Characterization of radioactive particles from the Dounreay nuclear reprocessing facility

Ian Byrnes; Ole Christian Lind; Elisabeth Lindbo Hansen; Koen Janssens; Brit Salbu

doi:10.1016/j.scitotenv.2020.138488

Characterization of radioactive particles from the Dounreay nuclear reprocessing facility

Sci Total Environ. 2020 Jul 20:727:138488. doi: 10.1016/j.scitotenv.2020.138488. Epub 2020 Apr 7.

Authors

Ian Byrnes¹, Ole Christian Lind², Elisabeth Lindbo Hansen³, Koen Janssens⁴, Brit Salbu²

Affiliations

¹ Center for Environmental Radioactivity (CERAD CoE), Faculty of Environmental Sciences and Natural Resource Management, Norwegian University of Life Sciences (NMBU), P.O. Box 5003, 1433 Ås, Norway. Electronic address: ian.byrnes@nmbu.no.
² Center for Environmental Radioactivity (CERAD CoE), Faculty of Environmental Sciences and Natural Resource Management, Norwegian University of Life Sciences (NMBU), P.O. Box 5003, 1433 Ås, Norway.
³ Center for Environmental Radioactivity (CERAD CoE), Faculty of Environmental Sciences and Natural Resource Management, Norwegian University of Life Sciences (NMBU), P.O. Box 5003, 1433 Ås, Norway; Norwegian Radiation and Nuclear Safety Authority (DSA), P.O. Box 329, Skøyen, NO-0213 Oslo, Norway.
⁴ AXES, Department of Physics, University of Antwerp, Groenenborgerlaan 171, B-2020 Antwerp, Belgium.

PMID: 32339828
DOI: 10.1016/j.scitotenv.2020.138488

Abstract

Radioactive particles originating from nuclear fuel reprocessing at the United Kingdom Atomic Energy Authority's Dounreay Facility were inadvertently released to the environment in the late 1950s to 1970s and have subsequently been found on site grounds and local beaches.

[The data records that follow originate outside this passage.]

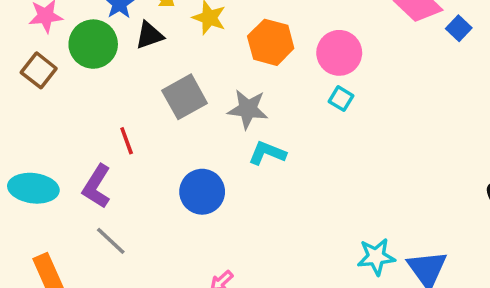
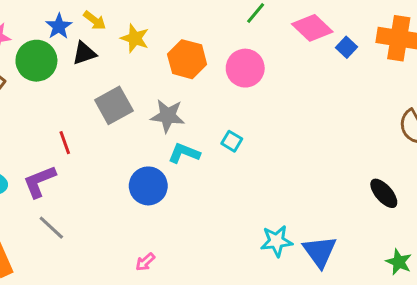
cyan square: (341, 99) -> (232, 141), moved
purple L-shape: (97, 186) -> (39, 181), turned 36
blue circle: (202, 192) -> (148, 186), moved

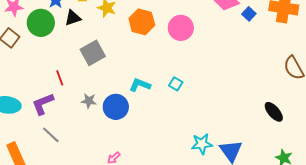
gray star: (168, 116) -> (89, 101), moved, size x0.7
cyan square: (232, 141) -> (176, 84), moved

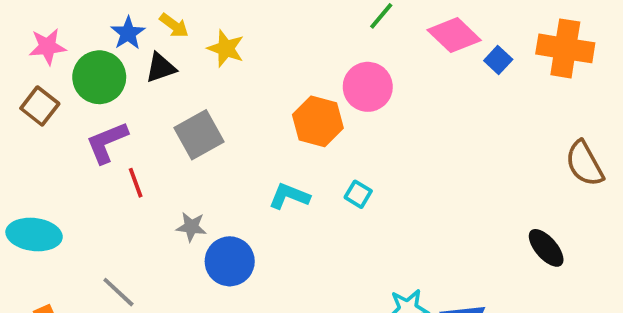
orange hexagon: (142, 22) -> (318, 121), moved
purple L-shape: (43, 104) -> (107, 142), moved
blue circle: (116, 107) -> (230, 261), moved

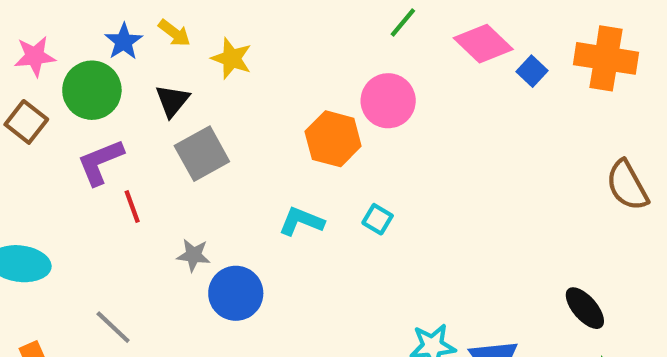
black triangle: (161, 68) -> (172, 101), moved, turned -32
black ellipse: (546, 248) -> (585, 308), moved

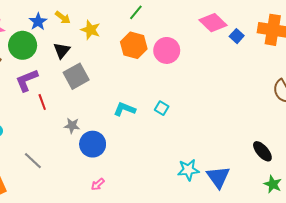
green line: (403, 22) -> (136, 12), moved
orange hexagon: (333, 139) -> (134, 45), moved

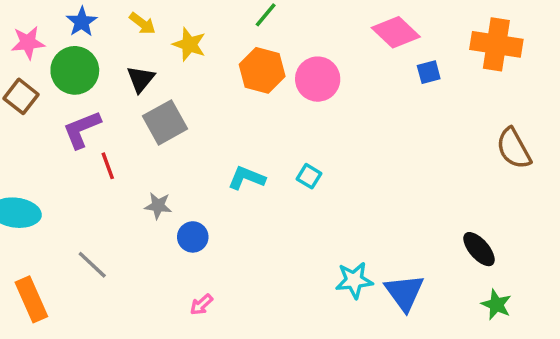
blue star: (38, 22) -> (82, 22), moved
blue square: (237, 36) -> (429, 72), moved, turned 32
blue circle: (93, 144) -> (193, 237), size x0.7

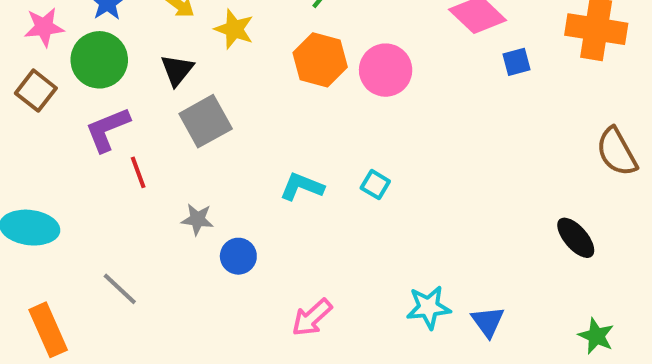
black ellipse: (479, 249) -> (576, 238), moved
blue triangle: (404, 292) -> (488, 322), size x0.7
pink arrow: (201, 305) -> (312, 318), moved, size x1.5

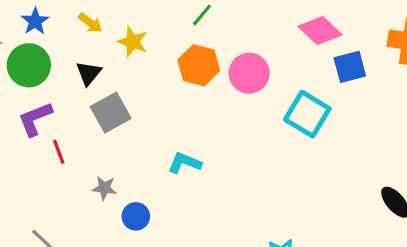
blue square: (516, 62) -> (350, 67), size x1.5
cyan square: (375, 185) -> (307, 114), moved, size x2.0

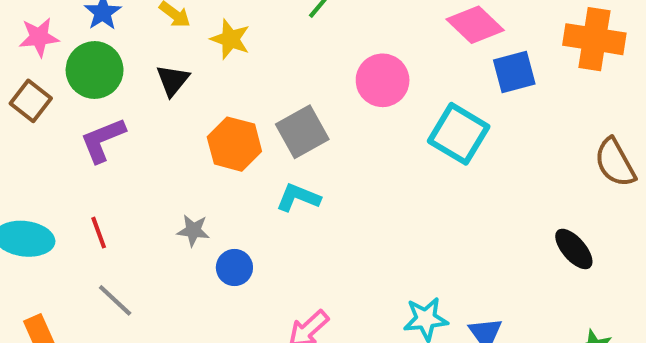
orange hexagon: (199, 65) -> (234, 144), moved
gray square: (111, 113) -> (302, 132), moved
red line: (59, 152) -> (99, 233), moved

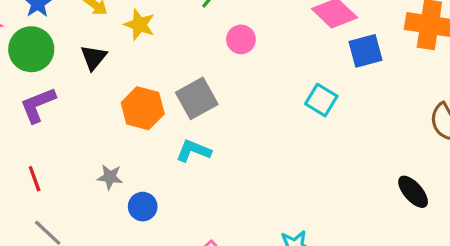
pink circle: (383, 80) -> (241, 39), moved, size x0.7
cyan square: (459, 134) -> (321, 100), size x0.7

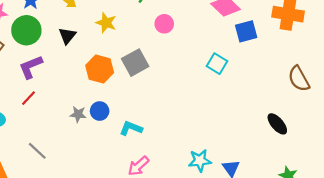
yellow star: (139, 25) -> (106, 23), moved
cyan L-shape: (193, 151) -> (131, 128), moved
red line: (35, 179) -> (29, 98), moved, turned 63
blue circle: (143, 207) -> (100, 111), moved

Previous assessments of risk associated with encountering a particle have been based on conservative assumptions related to particle composition and speciation. To reduce uncertainties associated with environmental impact assessments from Dounreay particles, further characterization is relevant. Results of particles available for this study showed variation between Dounreay Fast Reactor (DFR) and Materials Test Reactor (MTR) particles, reflecting differences in fuel design, release scenarios, and subsequent environmental influence. Analyses of DFR particles showed they are small (100-300 μm) and contain spatially correlated U and Nb. Molybdenum, part of the DFR fuel, was identified at atomic concentrations below 1%. Based on SR-based micrometer-scale X-ray Absorption Near Edge Structure spectroscopy (μ-XANES), U may be present as U(IV), and, based on a measured Nb/U atom ratio of ~2, stoichiometric considerations are commensurable with the presence of UNb₂O₇. The MTR particles were larger (740-2000 μm) and contained U and Al inhomogeneously distributed. Neodymium (Nd) was identified in atomic concentrations of around 1-2%, suggesting it was part of the fuel design. The presence of U(IV) in MTR particles, as indicated by μ-XANES analysis, may be related to oxidation of particle surfaces, as could be expected due to corrosion of UAl_x fuel particles in air. High ²³⁵U/²³⁸U atom ratios in individual DFR (3.2 ± 0.8) and MTR (2.6 ± 0.4) particles reflected the presence of highly enriched uranium. The DFR particles featured lower ¹³⁷Cs activity levels (2.00-9.58 kBq/particle) than the MTR (43.2-641 kBq ¹³⁷Cs/particle) particles. The activities of the dose contributing radionuclides ⁹⁰Sr/⁹⁰Y were proportional to ¹³⁷Cs (⁹⁰Sr/¹³⁷Cs activity ratio ≈ 0.8) and particle activities were roughly proportional to the size. Based on direct beta measurements, gamma spectrometry, and the VARSKIN6 model, contact dose rates were calculated to be approximately 74 mGy/h for the highest activity MTR particle, in agreement with previously published estimates.

Keywords: Contact dosimetry; Dounreay; Electron microscopy; Micro-XANES; Micro-XRF; Uranium particles.